_DIRECTIONS FOR THIS TASK_. Write out every line exactly, from the start of the records below to the line with "parecen compartir esta perspectiva, ya que", and stop there. Don't write out the pictures.

_DATA TO PROCESS_.
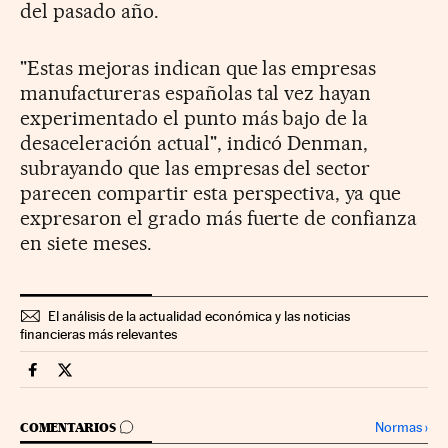
del pasado año.
"Estas mejoras indican que las empresas
manufactureras españolas tal vez hayan
experimentado el punto más bajo de la
desaceleración actual", indicó Denman,
subrayando que las empresas del sector
parecen compartir esta perspectiva, ya que
expresaron el grado más fuerte de confianza
en siete meses.
El análisis de la actualidad económica y las noticias
financieras más relevantes
Economia Cinco Días en Facebook
Economia Cinco Días en Twitter
IR A LOS COMENTARIOS
Normas
›
COMENTARIOS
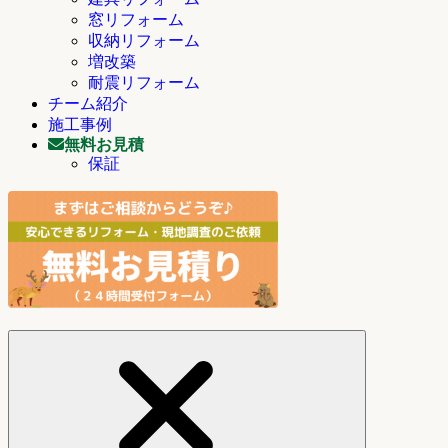
窓リフォーム
収納リフォーム
増改築
耐震リフォーム
チーム紹介
施工事例
無料お見積
保証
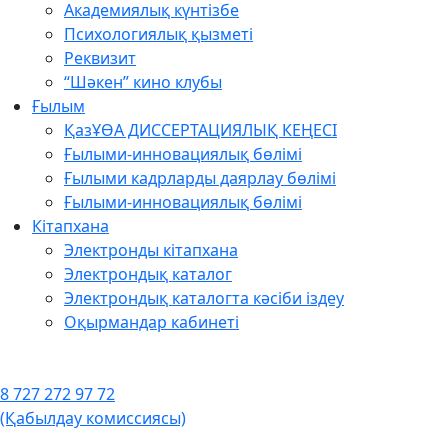
Академиялық күнтізбе
Психологиялық қызметі
Реквизит
“Шәкен” кино клубы
Ғылым
ҚазҰӨА ДИССЕРТАЦИЯЛЫҚ КЕҢЕСІ
Ғылыми-инновациялық бөлімі
Ғылыми кадрларды даярлау бөлімі
Ғылыми-инновациялық бөлімі
Кітапхана
Электронды кітапхана
Электрондық каталог
Электрондық каталогта кәсіби іздеу
Оқырмандар кабинеті
8 727 272 97 72
(Қабылдау комиссиясы)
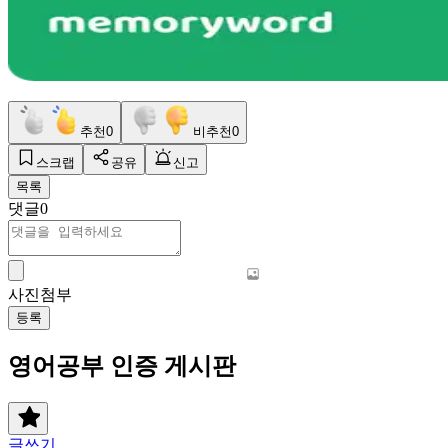
추천
0
비추천
0
스크랩
공유
신고
목록
댓글
0
사진첨부
등록
영어공부 인증 게시판
글쓰기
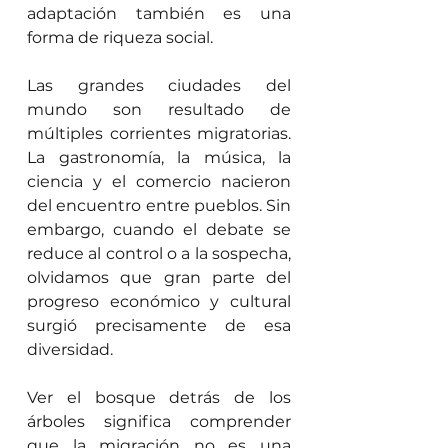
adaptación también es una 
forma de riqueza social.
Las grandes ciudades del 
mundo son resultado de 
múltiples corrientes migratorias. 
La gastronomía, la música, la 
ciencia y el comercio nacieron 
del encuentro entre pueblos. Sin 
embargo, cuando el debate se 
reduce al control o a la sospecha, 
olvidamos que gran parte del 
progreso económico y cultural 
surgió precisamente de esa 
diversidad.
Ver el bosque detrás de los 
árboles significa comprender 
que la migración no es una 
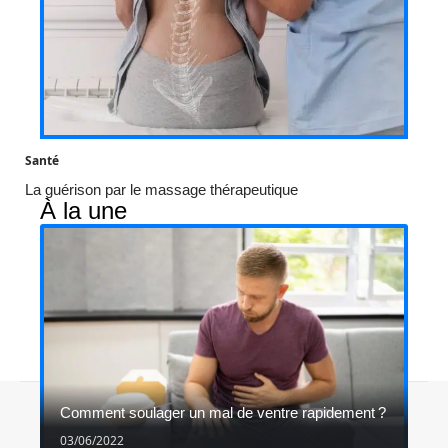
Santé
La guérison par le massage thérapeutique
À la une
Contact
Mentions légales
Sitemap
Comment soulager un mal de ventre rapidement ?
© 2026 | samhweb.org
03/06/2022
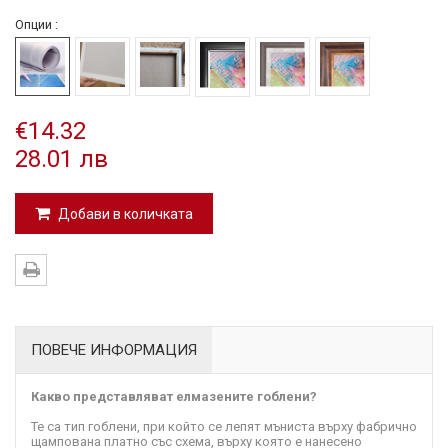
Опции :
€14.32
28.01 лв
Добави в количката
ПОВЕЧЕ ИНФОРМАЦИЯ
Какво представляват елмазените гоблени?
Те са тип гоблени, при който се лепят мъниста върху фабрично
щампована платно със схема, върху която е нанесено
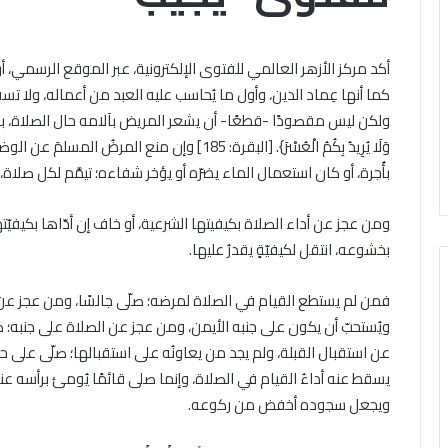
باب
الخميس, 6 أغسطس 2026
ال مشاركته في الملتقى الفكري
تقى
التقديم
ري
أوَّل لمنطقة وعظ المنوفيَّة.. أمين
لحج
أكد مركز الأزهر العالمي للفتوى الإلكترونية، عبر الموقع الرسمي، 
ل
القرعة
لبحوث الإسلاميَّة): الهُويَّة
كما أنها عِماد الدين، وأول ما يُحاسب عليه العبد من أعماله، ولا ت
الخميس, 6 أغسطس 2026
قة
2027..
إيمانيَّة والأخلاقيَّة حجر أساس
الداخلية تفتح باب 
ولكن ليس مقصودًا -قطعًا- أن يشعر المريض بآلامه حال الصلاة، بل إن الإسلام
المواعيد
حقيق السِّلم المجتمعي ومصدر
القرعة 2027
يَّة..
وطرق
وَلَا يُرِيدُ بِكُمُ الْعُسْرَ}. [البقرة: 185] وإ
حقيق الرُّقي
التسجيل والشروط ا
التسجيل
بأُجرة، أو كان استعمال الماء يضرّه أو يؤخر شفاءه؛ تيمَّم لكل صلا
حوث
والشروط
اميَّة):
الكاملة
ومن عجز عن أداء الصلاة بكيفيتها الشرعية، أو خاف إن أدّاها بكيفيّ
َّة
نيَّة
بخشوعه، انتقل لكيفيّةٍ يقدرُ عليها.
لاقيَّة
فمن لم يستطع القيام في الصلاة لمرضه؛ صلّى جالسًا، ومن عجز عن ا
س
ويُستحبّ أن يكون على جنبه الأيمن، ومن عجز عن الصلاة على جنبه؛ ص
يق
عن استقبال القبلة، ولم يجد من يعاونُه على استقبالها؛ صلّى على ح
م
تمعي
يسقط عنه أداءُ القيام في الصلاة، وإنما صلى قائمًا يُومئ برأسه 
در
ويجعل سجوده أخفض من ركوعه.
يق
ي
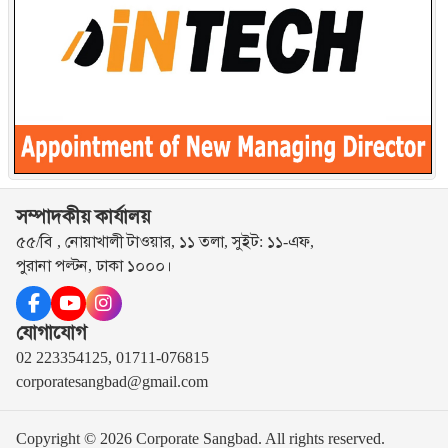
সম্পাদকীয় কার্যালয়
৫৫/বি , নোয়াখালী টাওয়ার, ১১ তলা, সুইট: ১১-এফ,
পুরানা পল্টন, ঢাকা ১০০০।
যোগাযোগ
02 223354125, 01711-076815
corporatesangbad@gmail.com
Copyright © 2026 Corporate Sangbad. All rights reserved.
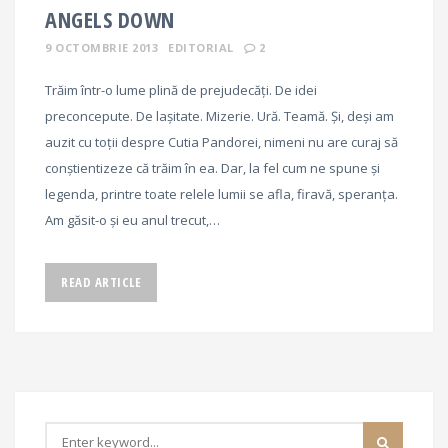
ANGELS DOWN
9 OCTOMBRIE 2013
EDITORIAL
2
Trăim într-o lume plină de prejudecăți. De idei
preconcepute. De lașitate. Mizerie. Ură. Teamă. Și, deși am
auzit cu toții despre Cutia Pandorei, nimeni nu are curaj să
conștientizeze că trăim în ea. Dar, la fel cum ne spune și
legenda, printre toate relele lumii se afla, firavă, speranța.
Am găsit-o și eu anul trecut,…
READ ARTICLE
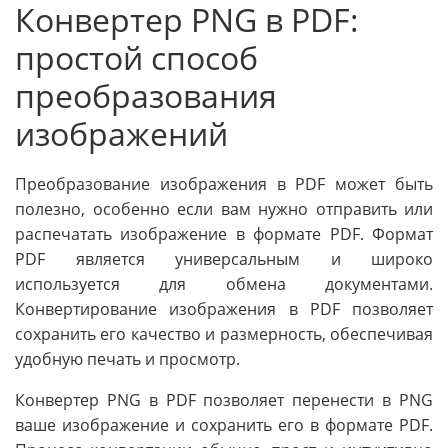
Конвертер PNG в PDF:
простой способ
преобразования
изображений
Преобразование изображения в PDF может быть
полезно, особенно если вам нужно отправить или
распечатать изображение в формате PDF. Формат
PDF является универсальным и широко
используется для обмена документами.
Конвертирование изображения в PDF позволяет
сохранить его качество и размерность, обеспечивая
удобную печать и просмотр.
Конвертер PNG в PDF позволяет перенести в PNG
ваше изображение и сохранить его в формате PDF.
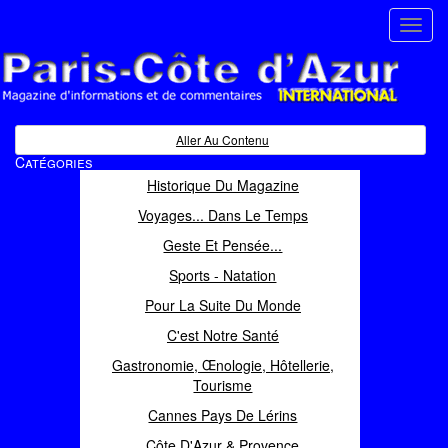
Toggl
navig
Paris Côte d'Azur
Magazine d'informations et de commentaires
Aller Au Contenu
Catégories
Historique Du Magazine
Voyages... Dans Le Temps
Geste Et Pensée...
Sports - Natation
Pour La Suite Du Monde
C'est Notre Santé
Gastronomie, Œnologie, Hôtellerie,
Tourisme
Cannes Pays De Lérins
Côte D'Azur & Provence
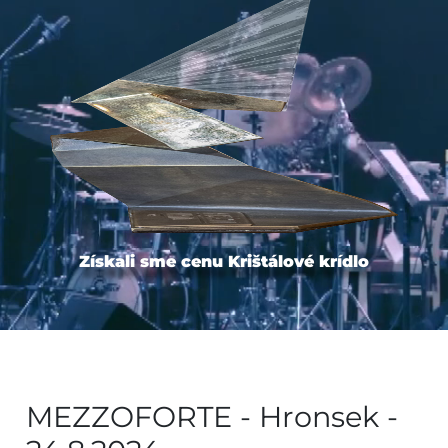
Získali sme cenu Krištálové krídlo
MEZZOFORTE - Hronsek -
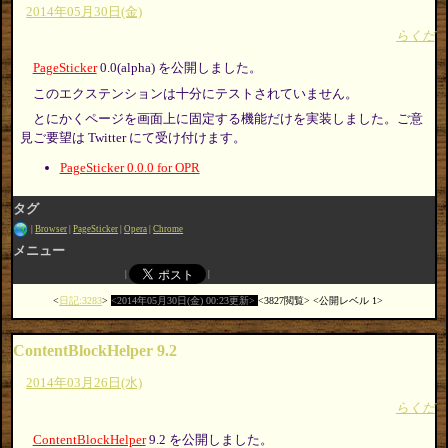
2014年05月30日(金)
らくだ
PageSticker
0.0(alpha) を公開しました。
このエクステンションは十分にテストされていません。
とにかくページを画面上に固定する機能だけを実装しました。ご意
見ご要望は Twitter にて受け付けます。
PageSticker 0.0.0 for OPR
タグ
Browser
PageSticker
Opera
Chrome
メニュー
日記:3283
2014年05月30日(金) 00:23更新
3827閲覧
公開レベル 1
ContentBlockHelper 9.2
2014年03月26日(水)
らくだ
ContentBlockHelper
9.2 を公開しました。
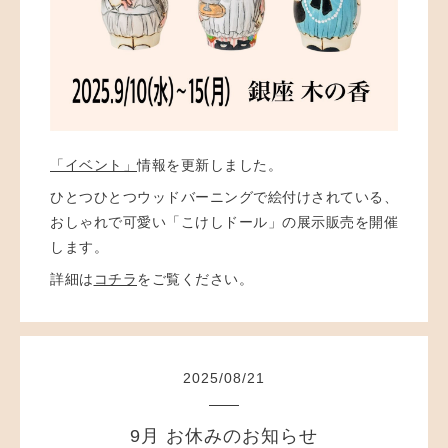
「イベント」
情報を更新しました。
ひとつひとつウッドバーニングで絵付けされている、
おしゃれで可愛い「こけしドール」の展示販売を開催
します。
詳細は
コチラ
をご覧ください。
2025
/
08
/
21
9月 お休みのお知らせ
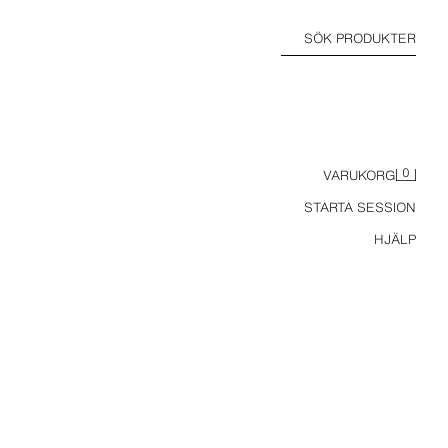
SÖK PRODUKTER
0
VARUKORG
STARTA SESSION
HJÄLP
JACQUARDSET MED VÄST, SKÄRP OCH KJOL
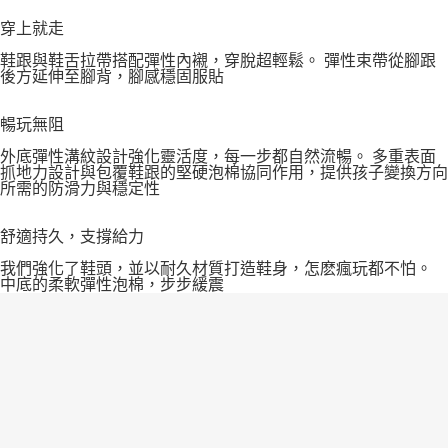
穿上就走
鞋跟與鞋舌拉帶搭配彈性內襯，穿脫超輕鬆。 彈性束帶從腳跟
後方延伸至腳背，腳感穩固服貼
暢玩無阻
外底彈性溝紋設計強化靈活度，每一步都自然流暢。 多重表面
抓地力設計與包覆鞋跟的堅硬泡棉協同作用，提供孩子變換方向
所需的防滑力與穩定性
舒適持久，支撐給力
我們強化了鞋頭，並以耐久材質打造鞋身，怎麽瘋玩都不怕。
中底的柔軟彈性泡棉，步步緩震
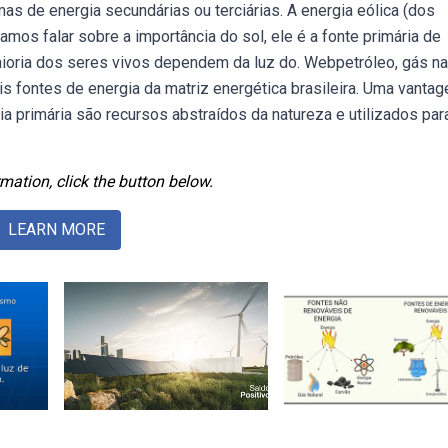
as de energia secundárias ou terciárias. A energia eólica (dos
amos falar sobre a importância do sol, ele é a fonte primária de
maioria dos seres vivos dependem da luz do. Webpetróleo, gás nat
is fontes de energia da matriz energética brasileira. Uma vanta
ia primária são recursos abstraídos da natureza e utilizados par
mation, click the button below.
LEARN MORE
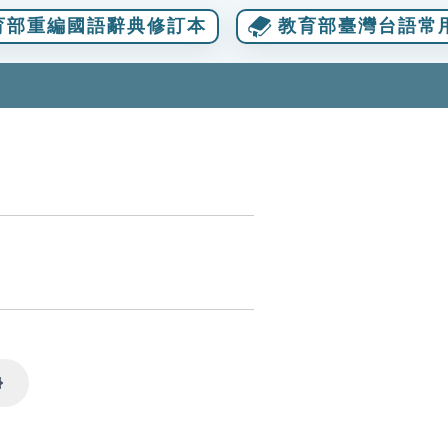
育部重編國語辭典修訂本
教育部臺灣台語常
Settings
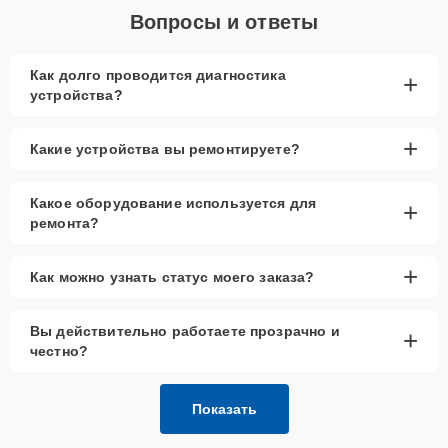
Вопросы и ответы
Как долго проводится диагностика
+
устройства?
+
Какие устройства вы ремонтируете?
Какое оборудование используется для
+
ремонта?
+
Как можно узнать статус моего заказа?
Вы действительно работаете прозрачно и
+
честно?
Показать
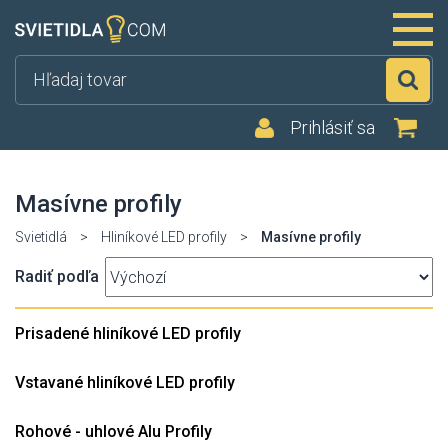
Hľ
Prihlásiť sa
Masívne profily
Svietidlá
>
Hliníkové LED profily
>
Masívne profily
Radiť podľa
Prisadené hliníkové LED profily
Vstavané hliníkové LED profily
Rohové - uhlové Alu Profily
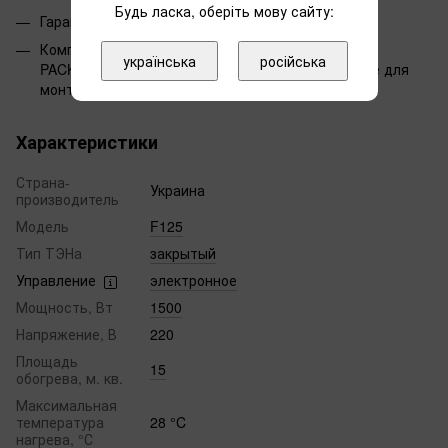
Будь ласка, оберіть мову сайту:
Гарантия: 5 лет
Комплектация: с конвектором Atlantic F125 CMG-
українська
російська
PACK0/M кабель подключения, вилка и крепление для
монтажа
Характеристики
Страна-
Украина
производитель
Модель
F125
Тип ТЭНа
закрытый
Управление
электронное
Мощность, Вт
1500
Напряжение, В
220
Площадь
15
обогрева, м. кв.
Максимальная
температура
28 °C
нагрева, °С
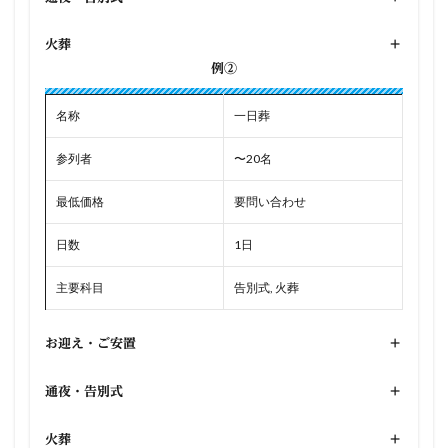
火葬
+
例②
名称
一日葬
参列者
〜20名
最低価格
要問い合わせ
日数
1日
主要科目
告別式, 火葬
お迎え・ご安置
+
通夜・告別式
+
火葬
+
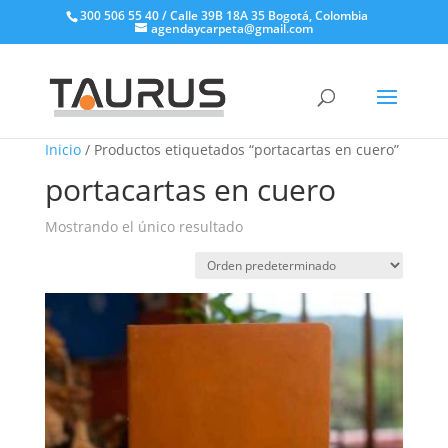
300 506 55 40 / Calle 39B 18A 35 Bogotá, Colombia
agendaycarpeta@gmail.com
Inicio
/ Productos etiquetados “portacartas en cuero”
portacartas en cuero
Mostrando el único resultado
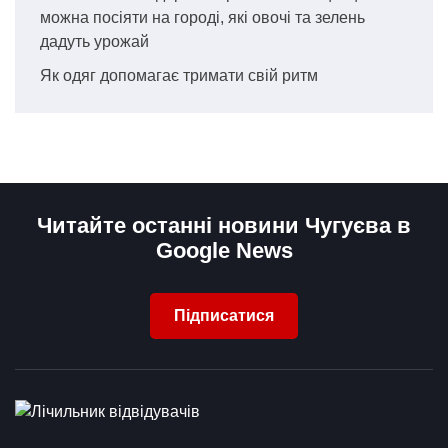
можна посіяти на городі, які овочі та зелень
дадуть урожай
Як одяг допомагає тримати свій ритм
Читайте останні новини Чугуєва в
Google News
Підписатися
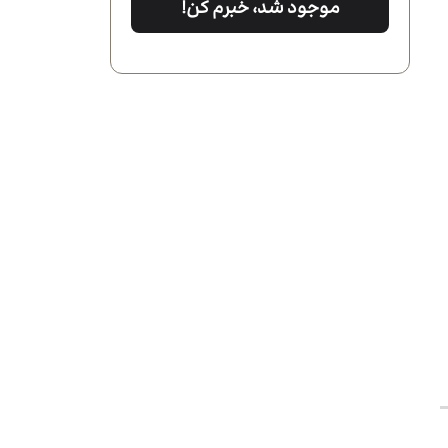
موجود شد، خبرم کن!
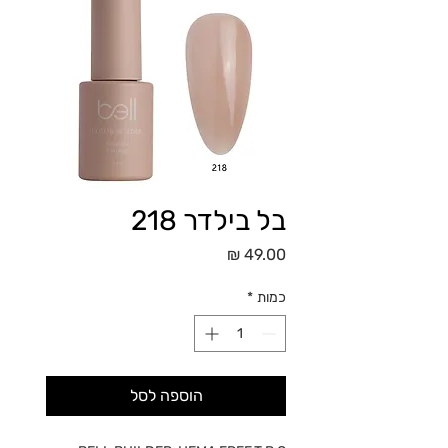
בל בילדר 218
מחיר
כמות
*
הוספה לסל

_SOLUTION TO THIS EXERCISE_.
del pasado año.
"Estas mejoras indican que las empresas
manufactureras españolas tal vez hayan
experimentado el punto más bajo de la
desaceleración actual", indicó Denman,
subrayando que las empresas del sector
parecen compartir esta perspectiva, ya que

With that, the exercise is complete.